Installation view of the Underworld Krater from Altamura, southwest Italy, made in Apulia, 360–340 BC; terracotta. Attributed to the Circle of the Lycurgus Painter.

Death is for us human beings the ultimate concern. We know that one day we and our loved ones are going to die, but not when — and most importantly, our destination after we pass away.

The exhibition “Underworld: Imagining the Afterlife” at the Getty Villa in Los Angeles, discusses aspects of the next world according to ancient Greek mythology, inviting us in the process to review the topic from wider, both mythological and religious, understandings of the subject.

The afterlife has always been in man’s mind since prehistoric times. From about 25,000 to 100,000 years ago, prehistoric man was buried with weapons, flint implements and food in the graves that they dug. This shows that our ancestors assumed that in some sense and in some form humans continue to exist after their death, so as to have the need to have useful objects, which were buried with the deceased.

In ancient Greece it was anticipated that the soul left the body after death and continued to exist in some form. Perpetual torment awaited only the most exceptional sinners, while just a few heroes related to the Olympian gods enjoyed eternal paradise. Although the gods decided the fate of every individual on earth, someone could control his fate through divination and sacrifices to them.

On loan from the National Museum in Naples, and recently conserved by the J. Paul Getty Museum’s Antiquity Conservation department, this exhibition explores depictions of the Underworld in the art of ancient Greece and southern Italy.

The centerpiece of the exhibition, a large funerary vase (4’11”x 3’08”), called krater in Greek, was made around the middle of the fourth century B.C. in Altamura in the region of Apulia, southwest Italy. The ancient inhabitants in that region buried their dead with assemblages of pottery and other goods, and large vessels were produced for the graves of the local elite. Though not Greeks themselves, Apulians engaged closely with the culture of Greece, and many of their funerary vases are decorated with scenes from the Greek myth and drama.

The Underworld — otherwise known as “House of Hades” or simply Hades — is a rare subject in Greek art. It is only in south Italy vase painting from around 350 B.C. that a tradition of richly populated Underworld scenes developed. There are 35 Apulian funerary vessels in the exhibition, including the krater, and together they bear detailed representations of the afterlife and the mythological figures associated with it. Rare gold plaques that were buried with the dead and bear directions for where to go in the Underworld are also exhibited.

From the distant past to this day, we still do not have concrete proof of what is going to happen after we die. In general, as our ancestors did, most religions today believe — by faith, of course, not reason — either in some sort of continued existence, rewarding good behavior and punishing bad behavior in this life, through the reincarnation of the soul (Buddhism, no God or god to Hinduism, 33,333 gods), or within the monotheist tradition (Judaism, Christianity and Islam), heaven and hell after one life. Some agnostics and atheists, minorities within the world religions, believe in eternal oblivion.

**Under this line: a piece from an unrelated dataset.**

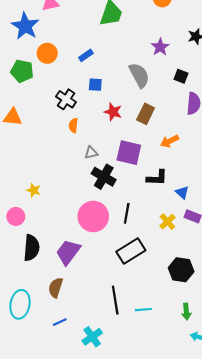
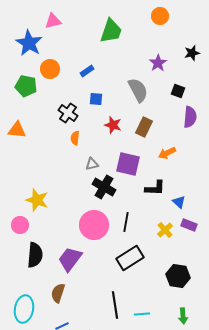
yellow star: (34, 190) -> (37, 200), size x1.6

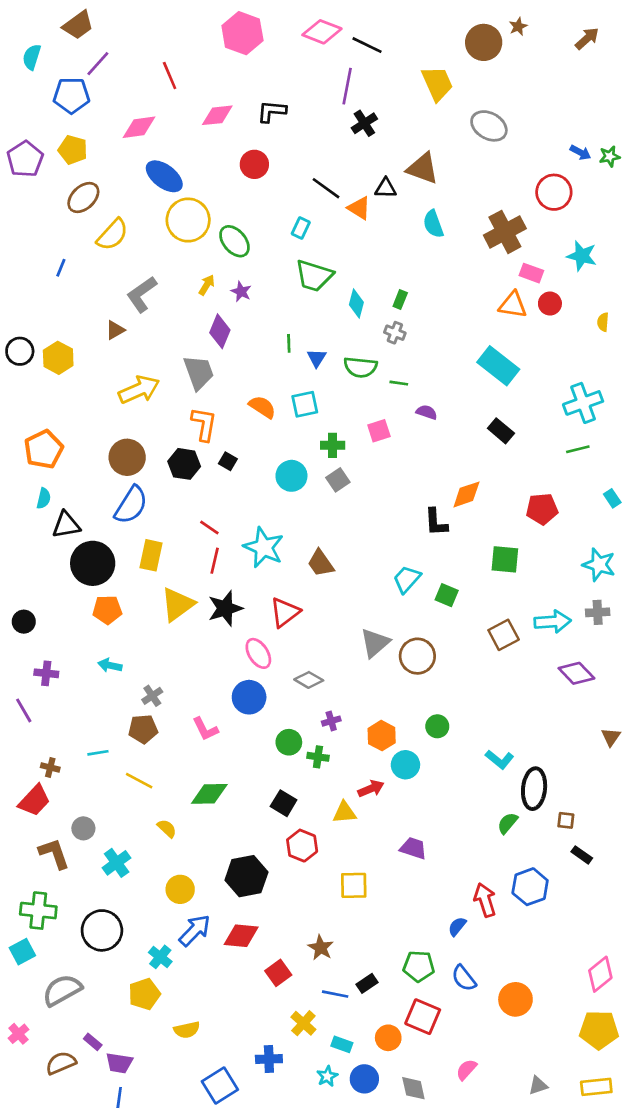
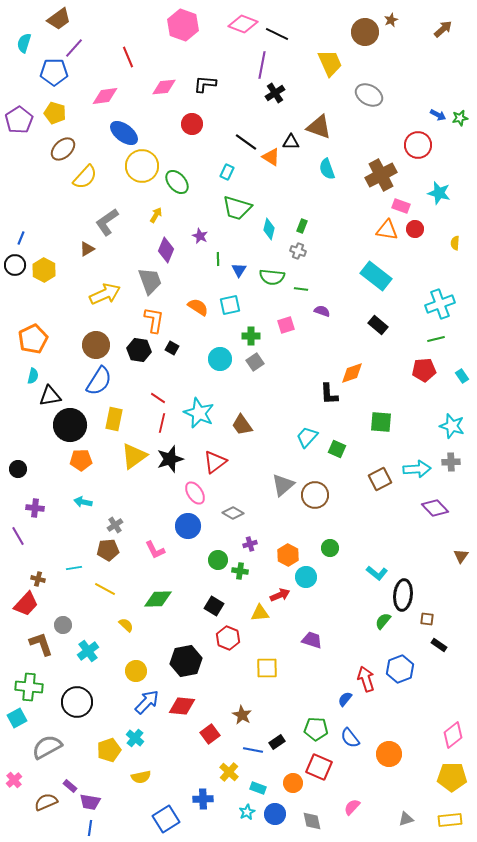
blue line: (61, 268) -> (21, 238), moved
purple star: (241, 292) -> (200, 236), moved
red pentagon: (542, 509) -> (424, 370), moved
cyan cross: (160, 957) -> (135, 738), moved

In Christianity, the Bible promises eternal rest and peace in heaven to the saved, a place “Where there shall be no more death, nor sorrow, nor crying, neither shall be any more pain” (Revelation 21:40, KJV, King James Version). The holy book also warns of hell as a place of eternal torment, where the wicked will spend eternity in a place where the worm dies not, the fire was not quenched, and “There shall be weeping and gnashing of teeth” (Luke 13:28, KJV). Dante Alighieri’s (Tuscan, c. 1265-1321) epic poem “The Divine Comedy” (1308-1320, La Divina Commedia in Italian) has, perhaps, done more to disseminate the Roman Catholic Christian Medieval (and beyond) idea of the afterlife, with its theology and lore, than the Church and the Bible.

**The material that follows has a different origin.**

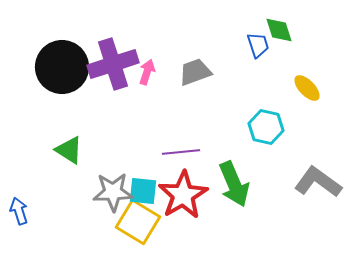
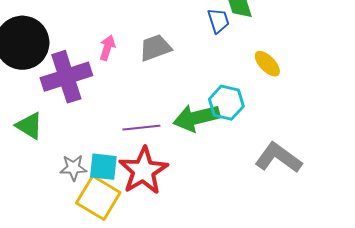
purple cross: (113, 64) -> (66, 77), moved
green arrow: (234, 184) -> (196, 118), moved, turned 99
gray star: (113, 192) -> (73, 168), size x0.7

Near Death Experiences (NDE) are the closest things to a scientific explanation of coming back from the dead. NDEs are a biological coping mechanism that occurs when death is imminent and the person feels like he or she is passing through a dark tunnel towards an intense light at the end, meeting “beings of light” (mostly dead relatives and, Christians believe, Jesus), peacefulness, absence of pain and reliving life experiences. Science explains that these pleasant feelings might be due lack of oxygen in the brain, abnormal functioning of dopamine that causes hallucinations, and reliving past moments of life is due to release of noradrenaline, a stress hormone one could expect to be released in high levels during distress. So much for early 21st-century science being able to explain the afterlife.

Therefore, based on current beliefs, maybe the Altamura Funerary Vase person has reincarnated, lived other lives (maybe he is among us today, who knows?). Other alternatives would be heaven, hell or maybe eternal oblivion. We do not know therefore, we grin and bear and hope for the best — after all, the end of life was never meant to be the extinction of hope.